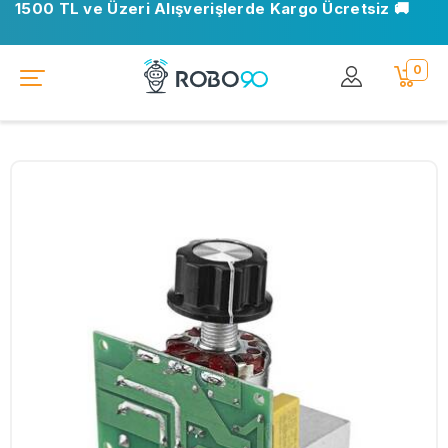
1500 TL ve Üzeri Alışverişlerde Kargo Ücretsiz 🚚
0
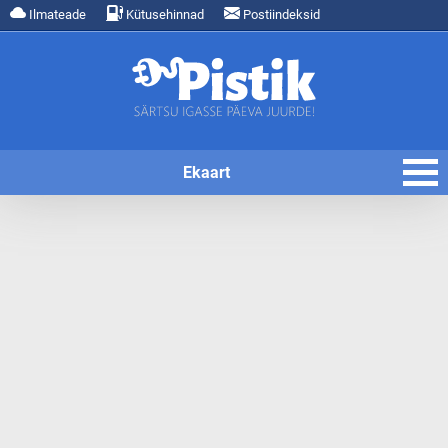
Ilmateade
Kütusehinnad
Postiindeksid
Ekaart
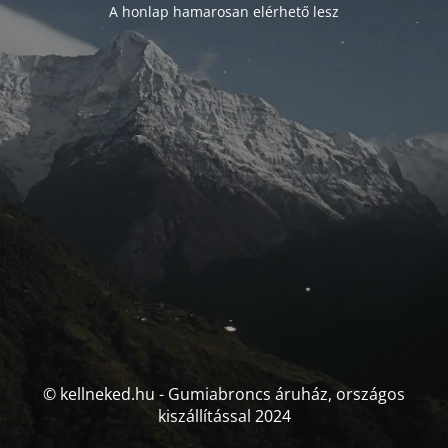
A honlap hamarosan elérhető lesz
© kellneked.hu - Gumiabroncs áruház, országos
kiszállítással 2024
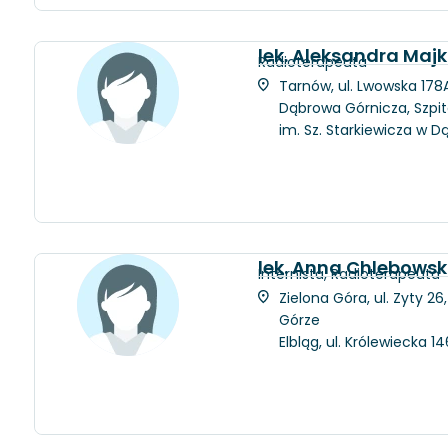
lek. Aleksandra Maj
Radioterapeuta
Tarnów, ul. Lwowska 178A
Dąbrowa Górnicza, Szpit
im. Sz. Starkiewicza w D
lek. Anna Chlebows
Internista, Radioterapeuta
Zielona Góra, ul. Zyty 2
Górze
Elbląg, ul. Królewiecka 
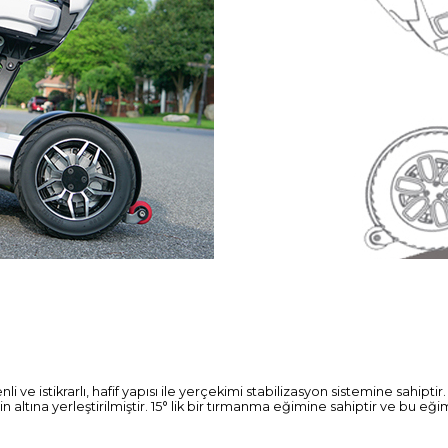
li ve istikrarlı, hafif yapısı ile yerçekimi stabilizasyon sistemine sahipti
min altına yerleştirilmiştir. 15° lik bir tırmanma eğimine sahiptir ve bu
###
_Brief_:
Across the whole listing, how many lines contain the string "Radioterapeuta"? Give the number and no more.

_Written answer_:
2